◆ Exercise instructions:
Strip out the pictures and transcribe the records that follow exactly.

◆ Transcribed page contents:
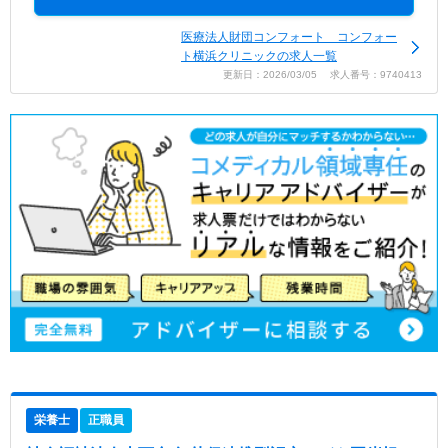
医療法人財団コンフォート コンフォー
ト横浜クリニックの求人一覧
更新日：2026/03/05 求人番号：9740413
栄養士
正職員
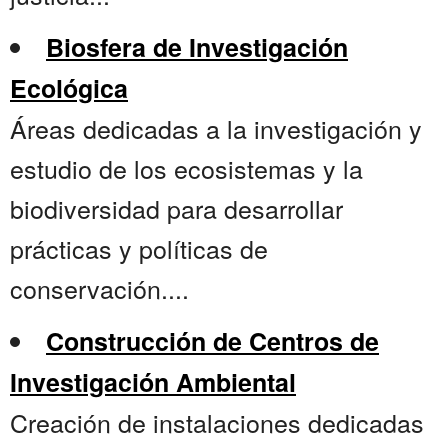
Biosfera de Investigación
Ecológica
Áreas dedicadas a la investigación y
estudio de los ecosistemas y la
biodiversidad para desarrollar
prácticas y políticas de
conservación....
Construcción de Centros de
Investigación Ambiental
Creación de instalaciones dedicadas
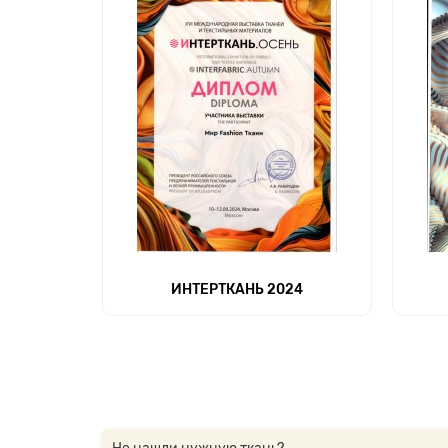
ИНТЕРТКАНЬ 2024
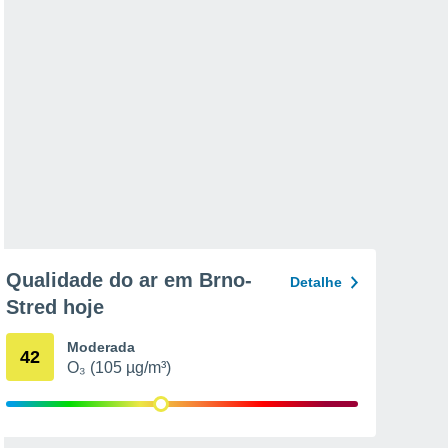
Qualidade do ar em Brno-
Detalhe
Stred hoje
Moderada
42
O₃ (105 µg/m³)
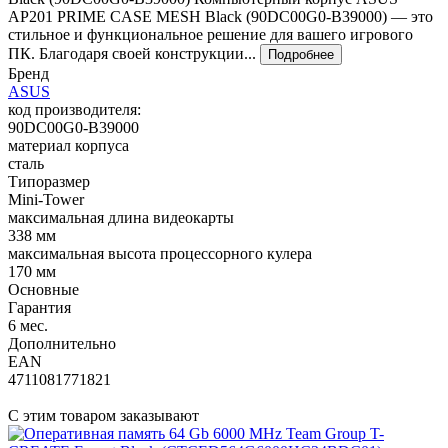
AP201 PRIME CASE MESH Black (90DC00G0-B39000) — это
стильное и функциональное решение для вашего игрового
ПК. Благодаря своей конструкции...
Подробнее
Бренд
ASUS
код производителя:
90DC00G0-B39000
материал корпуса
сталь
Типоразмер
Mini-Tower
максимальная длина видеокарты
338 мм
максимальная высота процессорного кулера
170 мм
Основные
Гарантия
6 мес.
Дополнительно
EAN
4711081771821
С этим товаром заказывают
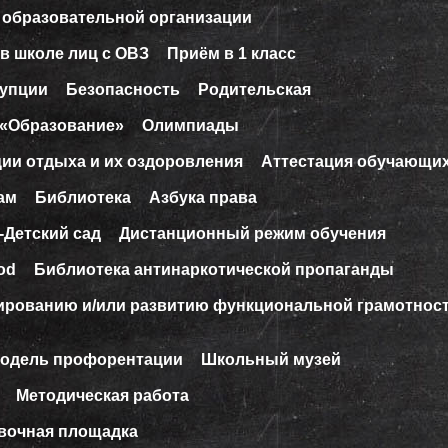
 образовательной организации
в школе лиц с ОВЗ
Приём в 1 класс
рупции
Безопасность
Родительская
 «Образование»
Олимпиады
ции отдыха и их оздоровления
Аттестация обучающи
ам
Библиотека
Азбука права
-Детский сад
Дистанционный режим обучения
od
Библиотека антинаркотической пропаганды
ированию и/или развитию функциональной грамотнос
модель профорентации
Школьный музей
Методическая работа
вочная площадка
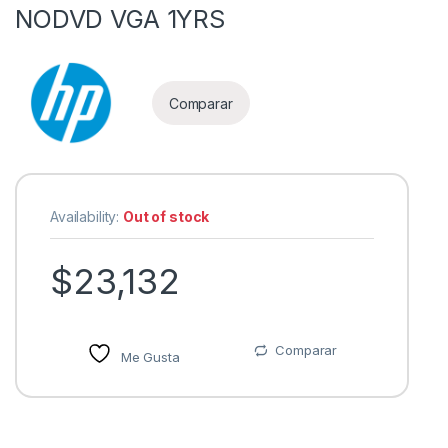
NODVD VGA 1YRS
Comparar
Availability:
Out of stock
$
23,132
Comparar
Me Gusta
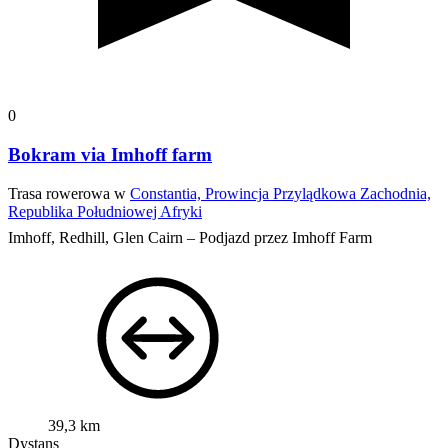
0
Bokram via Imhoff farm
Trasa rowerowa w
Constantia, Prowincja Przylądkowa Zachodnia,
Republika Południowej Afryki
Imhoff, Redhill, Glen Cairn – Podjazd przez Imhoff Farm
39,3 km
Dystans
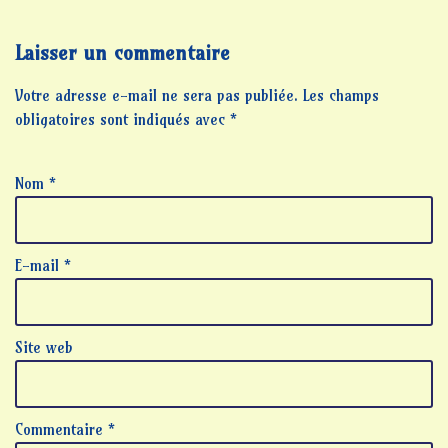
Laisser un commentaire
Votre adresse e-mail ne sera pas publiée.
Les champs
obligatoires sont indiqués avec
*
Nom
*
E-mail
*
Site web
Commentaire
*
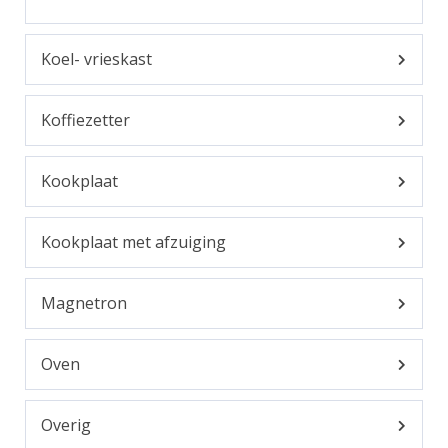
Koel- vrieskast
Koffiezetter
Kookplaat
Kookplaat met afzuiging
Magnetron
Oven
Overig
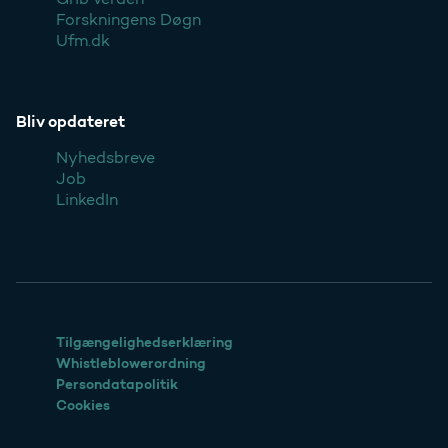
Forskningens Døgn
Ufm.dk
Bliv opdateret
Nyhedsbreve
Job
LinkedIn
Tilgængelighedserklæring
Whistleblowerordning
Persondatapolitik
Cookies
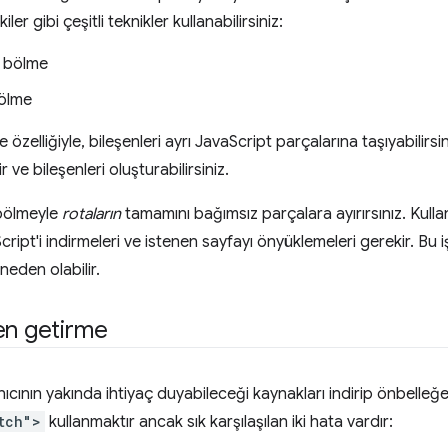
er gibi çeşitli teknikler kullanabilirsiniz:
d bölme
ölme
lliğiyle, bileşenleri ayrı JavaScript parçalarına taşıyabilirsiniz. 
 ve bileşenleri oluşturabilirsiniz.
bölmeyle
rotaların
tamamını bağımsız parçalara ayırırsınız. Kullan
Script'i indirmeleri ve istenen sayfayı önyüklemeleri gerekir. Bu i
eden olabilir.
en getirme
nıcının yakında ihtiyaç duyabileceği kaynakları indirip önbelleğ
tch">
kullanmaktır ancak sık karşılaşılan iki hata vardır:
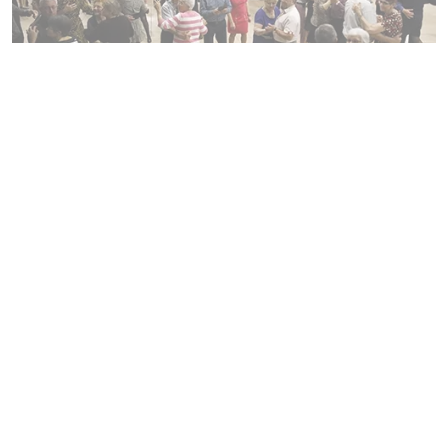
14h30 - Espace Herbauges. Entrée
10€, brioches et boissons
comprises.
ABONNEZ-VOUS
À NOTRE
NEWSLETTER !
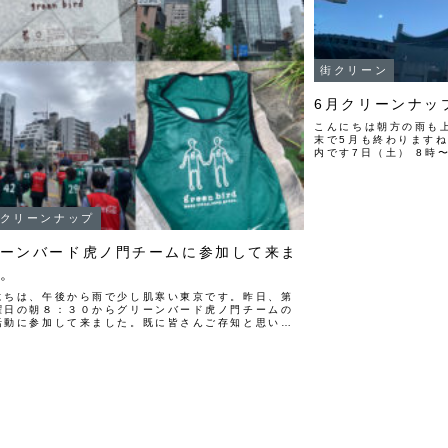
街クリーン
6月クリーンナッ
こんにちは朝方の雨も
末で5月も終わります
内です7日（土） 8時
JR原宿駅（表参道側
す 集合場所に
クリーンナップ
ーンバード虎ノ門チームに参加して来ま
。
にちは、午後から雨で少し肌寒い東京です。昨日、第
曜日の朝８：３０からグリーンバード虎ノ門チームの
活動に参加して来ました。既に皆さんご存知と思いま
、グリーンバードは20年前から活動している日本で最
清掃ボランティア団体です。...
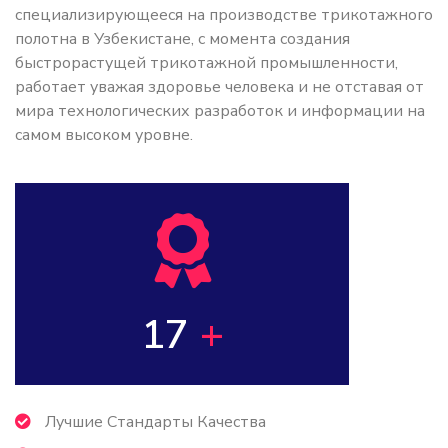
специализирующееся на производстве трикотажного
полотна в Узбекистане, с момента создания
быстрорастущей трикотажной промышленности,
работает уважая здоровье человека и не отставая от
мира технологических разработок и информации на
самом высоком уровне.
17
+
Лучшие Стандарты Качества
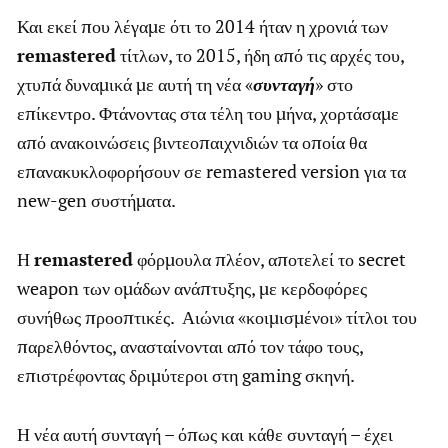
Και εκεί που λέγαμε ότι το 2014 ήταν η χρονιά των
remastered
τίτλων, το 2015, ήδη από τις αρχές του,
χτυπά δυναμικά με αυτή τη νέα «
συνταγή
» στο
επίκεντρο. Φτάνοντας στα τέλη του μήνα, χορτάσαμε
από ανακοινώσεις βιντεοπαιχνιδιών τα οποία θα
επανακυκλοφορήσουν σε remastered version για τα
new-gen συστήματα.
Η
remastered
φόρμουλα πλέον, αποτελεί το secret
weapon των ομάδων ανάπτυξης, με κερδοφόρες
συνήθως προοπτικές. Αιώνια «κοιμισμένοι» τίτλοι του
παρελθόντος, ανασταίνονται από τον τάφο τους,
επιστρέφοντας δριμύτεροι στη gaming σκηνή.
Η νέα αυτή συνταγή – όπως και κάθε συνταγή – έχει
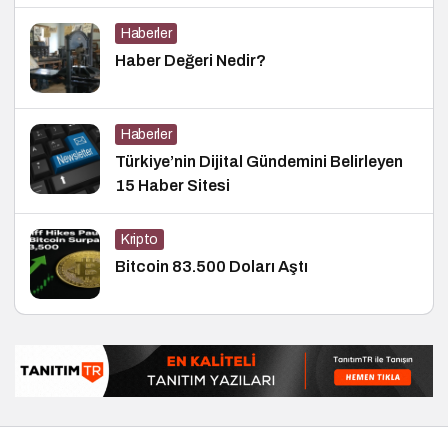
Haberler
Haber Değeri Nedir?
Haberler
Türkiye’nin Dijital Gündemini Belirleyen
15 Haber Sitesi
Kripto
Bitcoin 83.500 Doları Aştı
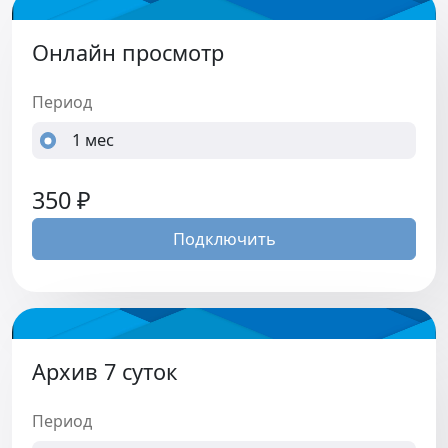
Онлайн просмотр
Период
1 мес
350
₽
Подключить
Архив 7 суток
Период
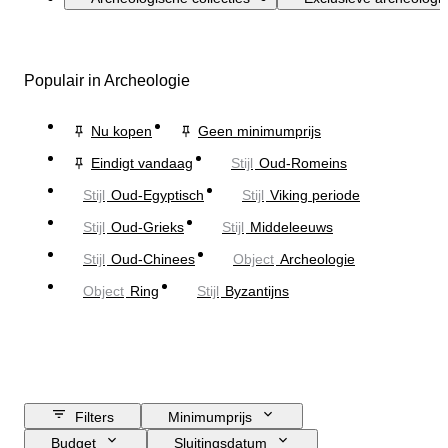
Populair in Archeologie
Nu kopen
Geen minimumprijs
Eindigt vandaag
Stijl
Oud-Romeins
Stijl
Oud-Egyptisch
Stijl
Viking periode
Stijl
Oud-Grieks
Stijl
Middeleeuws
Stijl
Oud-Chinees
Object
Archeologie
Object
Ring
Stijl
Byzantijns
Filters
Minimumprijs
Budget
Sluitingsdatum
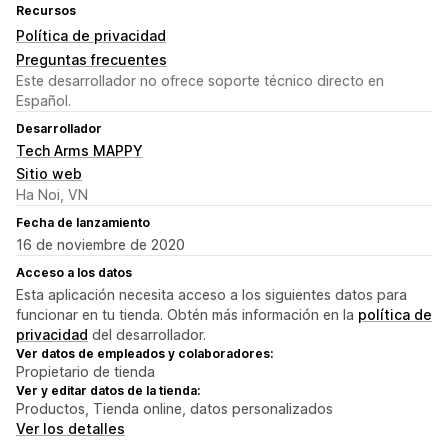
Recursos
Política de privacidad
Preguntas frecuentes
Este desarrollador no ofrece soporte técnico directo en
Español.
Desarrollador
Tech Arms MAPPY
Sitio web
Ha Noi, VN
Fecha de lanzamiento
16 de noviembre de 2020
Acceso a los datos
Esta aplicación necesita acceso a los siguientes datos para
funcionar en tu tienda. Obtén más información en la
política de
privacidad
del desarrollador.
Ver datos de empleados y colaboradores:
Propietario de tienda
Ver y editar datos de la tienda:
Productos, Tienda online, datos personalizados
Ver los detalles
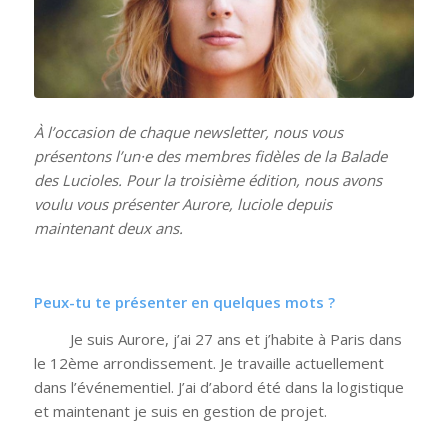
À l’occasion de chaque newsletter, nous vous
présentons l’un·e des membres fidèles de la Balade
des Lucioles. Pour la troisième édition, nous avons
voulu vous présenter Aurore, luciole depuis
maintenant deux ans.
Peux-tu te présenter en quelques mots ?
Je suis Aurore, j’ai 27 ans et j’habite à Paris dans
le 12
ème
arrondissement. Je travaille actuellement
dans l’événementiel. J’ai d’abord été dans la logistique
et maintenant je suis en gestion de projet.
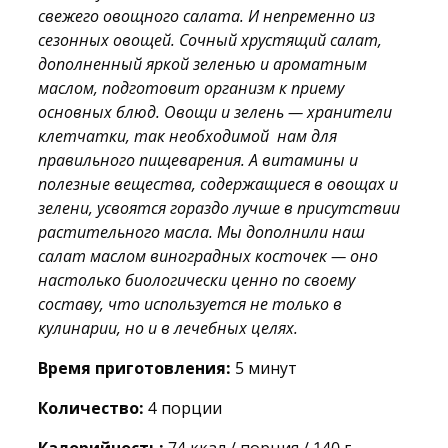
свежего овощного салата. И непременно из
сезонных овощей. Сочный хрустящий салат,
дополненный яркой зеленью и ароматным
маслом, подготовит организм к приему
основных блюд. Овощи и зелень — хранители
клетчатки, так необходимой нам для
правильного пищеварения. А витамины и
полезные вещества, содержащиеся в овощах и
зелени, усвоятся гораздо лучше в присутствии
растительного масла. Мы дополнили наш
салат маслом виноградных косточек — оно
настолько биологически ценно по своему
составу, что используется не только в
кулинарии, но и в лечебных целях.
Время приготовления:
5 минут
Количество:
4 порции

◆ Answer to the problem:
医療法人財団コンフォート コンフォー
ト横浜クリニックの求人一覧
更新日：2026/03/05 求人番号：9740413
栄養士
正職員
Biosfera de Investigación
Ecológica
Áreas dedicadas a la investigación y
estudio de los ecosistemas y la
biodiversidad para desarrollar
prácticas y políticas de
conservación....
Construcción de Centros de
Investigación Ambiental
Creación de instalaciones dedicadas
ИНТЕРТКАНЬ 2024
Qualidade do ar em Brno-
Detalhe
Stred hoje
Moderada
42
O₃ (105 µg/m³)
AP201 PRIME CASE MESH Black (90DC00G0-B39000) — это
стильное и функциональное решение для вашего игрового
ПК. Благодаря своей конструкции...
Подробнее
Бренд
ASUS
код производителя:
90DC00G0-B39000
материал корпуса
сталь
Типоразмер
Mini-Tower
максимальная длина видеокарты
338 мм
максимальная высота процессорного кулера
170 мм
Основные
Гарантия
6 мес.
Дополнительно
EAN
4711081771821
С этим товаром заказывают
 образовательной организации
в школе лиц с ОВЗ
Приём в 1 класс
рупции
Безопасность
Родительская
 «Образование»
Олимпиады
ции отдыха и их оздоровления
Аттестация обучающи
ам
Библиотека
Азбука права
-Детский сад
Дистанционный режим обучения
od
Библиотека антинаркотической пропаганды
ированию и/или развитию функциональной грамотнос
модель профорентации
Школьный музей
Методическая работа
вочная площадка
NODVD VGA 1YRS
Comparar
Availability:
Out of stock
$
23,132
Comparar
Me Gusta
0
Bokram via Imhoff farm
Trasa rowerowa w
Constantia, Prowincja Przylądkowa Zachodnia,
Republika Południowej Afryki
Imhoff, Redhill, Glen Cairn – Podjazd przez Imhoff Farm
39,3 km
Dystans
Laisser un commentaire
Votre adresse e-mail ne sera pas publiée.
Les champs
obligatoires sont indiqués avec
*
Nom
*
E-mail
*
Site web
Commentaire
*
Koel- vrieskast
Koffiezetter
Kookplaat
Kookplaat met afzuiging
Magnetron
Oven
Overig
Forskningens Døgn
Ufm.dk
Bliv opdateret
Nyhedsbreve
Job
LinkedIn
Tilgængelighedserklæring
Whistleblowerordning
Persondatapolitik
Cookies
er gibi çeşitli teknikler kullanabilirsiniz:
d bölme
ölme
lliğiyle, bileşenleri ayrı JavaScript parçalarına taşıyabilirsiniz. 
 ve bileşenleri oluşturabilirsiniz.
bölmeyle
rotaların
tamamını bağımsız parçalara ayırırsınız. Kullan
Script'i indirmeleri ve istenen sayfayı önyüklemeleri gerekir. Bu i
eden olabilir.
en getirme
nıcının yakında ihtiyaç duyabileceği kaynakları indirip önbelleğ
tch">
kullanmaktır ancak sık karşılaşılan iki hata vardır:
14h30 - Espace Herbauges. Entrée
10€, brioches et boissons
comprises.
ABONNEZ-VOUS
À NOTRE
NEWSLETTER !
街クリーン
6月クリーンナッ
こんにちは朝方の雨も
末で5月も終わります
内です7日（土） 8時
JR原宿駅（表参道側
す 集合場所に
クリーンナップ
ーンバード虎ノ門チームに参加して来ま
。
にちは、午後から雨で少し肌寒い東京です。昨日、第
曜日の朝８：３０からグリーンバード虎ノ門チームの
活動に参加して来ました。既に皆さんご存知と思いま
、グリーンバードは20年前から活動している日本で最
清掃ボランティア団体です。...
специализирующееся на производстве трикотажного
полотна в Узбекистане, с момента создания
быстрорастущей трикотажной промышленности,
работает уважая здоровье человека и не отставая от
мира технологических разработок и информации на
самом высоком уровне.
17
+
Лучшие Стандарты Качества
Και εκεί που λέγαμε ότι το 2014 ήταν η χρονιά των
remastered
τίτλων, το 2015, ήδη από τις αρχές του,
χτυπά δυναμικά με αυτή τη νέα «
συνταγή
» στο
επίκεντρο. Φτάνοντας στα τέλη του μήνα, χορτάσαμε
από ανακοινώσεις βιντεοπαιχνιδιών τα οποία θα
επανακυκλοφορήσουν σε remastered version για τα
new-gen συστήματα.
Η
remastered
φόρμουλα πλέον, αποτελεί το secret
weapon των ομάδων ανάπτυξης, με κερδοφόρες
συνήθως προοπτικές. Αιώνια «κοιμισμένοι» τίτλοι του
παρελθόντος, ανασταίνονται από τον τάφο τους,
επιστρέφοντας δριμύτεροι στη gaming σκηνή.
Η νέα αυτή συνταγή – όπως και κάθε συνταγή – έχει
Haberler
Haber Değeri Nedir?
Haberler
Türkiye’nin Dijital Gündemini Belirleyen
15 Haber Sitesi
Kripto
Bitcoin 83.500 Doları Aştı
Онлайн просмотр
Период
1 мес
350
₽
Подключить
Архив 7 суток
Период
Populair in Archeologie
Nu kopen
Geen minimumprijs
Eindigt vandaag
Stijl
Oud-Romeins
Stijl
Oud-Egyptisch
Stijl
Viking periode
Stijl
Oud-Grieks
Stijl
Middeleeuws
Stijl
Oud-Chinees
Object
Archeologie
Object
Ring
Stijl
Byzantijns
Filters
Minimumprijs
Budget
Sluitingsdatum
Recursos
Política de privacidad
Preguntas frecuentes
Este desarrollador no ofrece soporte técnico directo en
Español.
Desarrollador
Tech Arms MAPPY
Sitio web
Ha Noi, VN
Fecha de lanzamiento
16 de noviembre de 2020
Acceso a los datos
Esta aplicación necesita acceso a los siguientes datos para
funcionar en tu tienda. Obtén más información en la
política de
privacidad
del desarrollador.
Ver datos de empleados y colaboradores:
Propietario de tienda
Ver y editar datos de la tienda:
Productos, Tienda online, datos personalizados
Ver los detalles
À l’occasion de chaque newsletter, nous vous
présentons l’un·e des membres fidèles de la Balade
des Lucioles. Pour la troisième édition, nous avons
voulu vous présenter Aurore, luciole depuis
maintenant deux ans.
Peux-tu te présenter en quelques mots ?
Je suis Aurore, j’ai 27 ans et j’habite à Paris dans
le 12
ème
arrondissement. Je travaille actuellement
dans l’événementiel. J’ai d’abord été dans la logistique
et maintenant je suis en gestion de projet.
свежего овощного салата. И непременно из
сезонных овощей. Сочный хрустящий салат,
дополненный яркой зеленью и ароматным
маслом, подготовит организм к приему
основных блюд. Овощи и зелень — хранители
клетчатки, так необходимой нам для
правильного пищеварения. А витамины и
полезные вещества, содержащиеся в овощах и
зелени, усвоятся гораздо лучше в присутствии
растительного масла. Мы дополнили наш
салат маслом виноградных косточек — оно
настолько биологически ценно по своему
составу, что используется не только в
кулинарии, но и в лечебных целях.
Время приготовления:
5 минут
Количество:
4 порции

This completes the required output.